Page 1 of 1

Adding data to an existing xlsx file

PostPosted: Sat Nov 26, 2011 7:10 am
by benpoole
Hi all

This is driving me crazy, so I'd appreciate some guidance. Briefly, I am loading in a pre-existing Excel 2007 file, and looking to add some data in a couple of worksheets: just basic content row-by-row. The file I load contains things like sharedStrings and styles, and that's where I'm coming un-stuck, in terms of adding content.

Every approach I've tried so far results in a crippled file that has to be repaired by Excel as it's opened. This repair involves the wholesale removal of any data I tried to add, plus a report that the styles file had mismatched tags (e.g. "ns2:ext" at the start, but "ns7:ext" at the end), so I'm on a loser.

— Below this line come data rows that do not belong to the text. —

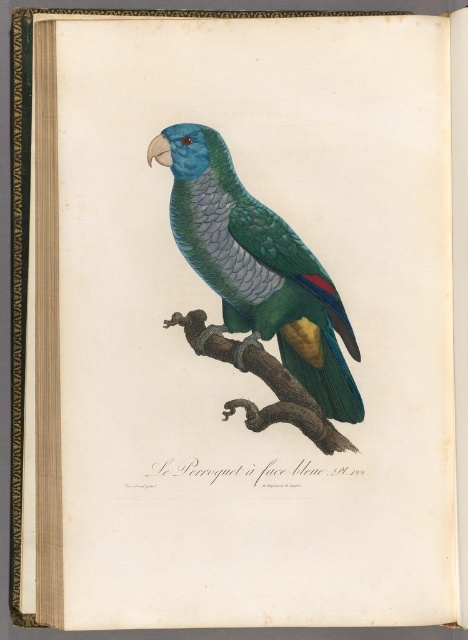 Looking at this image, you are an ornithologist examining the illustration of the parrot. You notice a specific point at coordinates point (256, 268). Based on the scene, where exactly is this point located on the parrot?

The point (256, 268) is on the shiny green parrot at center.

You are an ornithologist observing the parrot and the tree branch in the image. Based on their sizes, can you determine if the shiny green parrot at center could potentially block the view of the brown rough tree branch at center when looking from the front?

The shiny green parrot at center might be wider than brown rough tree branch at center, so it could potentially block the view of the brown rough tree branch at center when viewed from the front.

You are a photographer holding a camera and want to take a closeup shot of the shiny green parrot at center. The camera requires the subject to be at least 1.5 meters away to focus properly. Based on the illustration, will the parrot be in focus?

The shiny green parrot at center is 1.28 meters away from camera, which is closer than the required 1.5 meters. Therefore, the parrot will not be in focus. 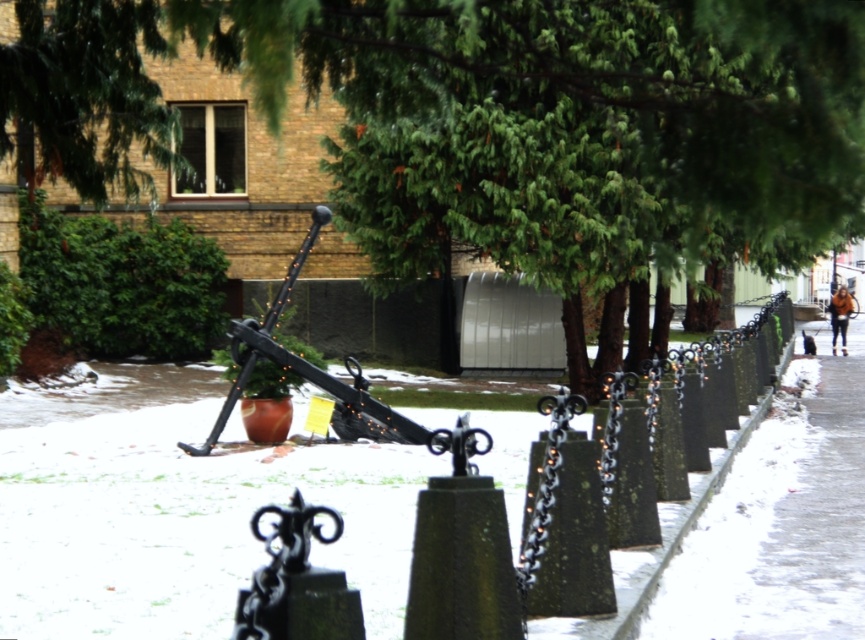 You are standing at the edge of the snowy area and want to walk to the brown leather jacket at right. Is the slick concrete sidewalk at lower right between you and the jacket?

Yes, the slick concrete sidewalk at lower right is between you and the brown leather jacket at right because it is closer to the viewer than the jacket.

You are standing in the snowy park and want to reach the anchor with lights. You see two points marked on the ground. Which point is closer to you, point at coordinate (676, 211) or point at coordinate (849, 298)?

Point at coordinate (676, 211) is closer to the viewer than point at coordinate (849, 298).

You are standing at the center of the snowy park and want to find the green textured tree at center. According to the coordinates given, in which direction should you move to locate it?

The green textured tree at center is located at coordinates point (492,120). Since you are at the center, you should move towards the lower left direction to reach it. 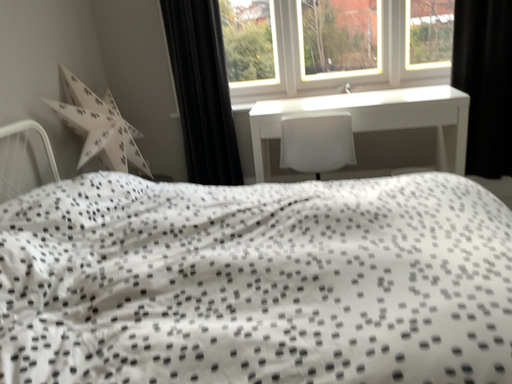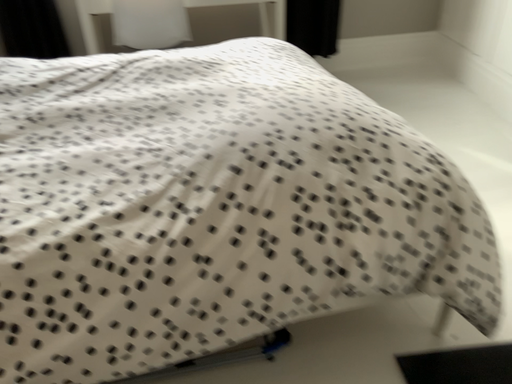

For example, if I understand things correctly, in order to write a string value to a cell, I need to do something like this (pseudo-ish code obviously!):

Code: Select all
Cell myCell = Context.getsmlObjectFactory().createCell();
myCell.setV(CELL VALUE INDEX FROM SHAREDSTRINGS);
myCell.setT(STCellType.S); // Tells Excel it's a shared string
myCell.setR(CELL REFERENCE); // cell's ref in worksheet (e.g. A3)
row.getC().add(myCell);


Is that right? And if so, what's a good approach to handling sharedstrings and pushing IDs to and from them? It's that bit that confuses me...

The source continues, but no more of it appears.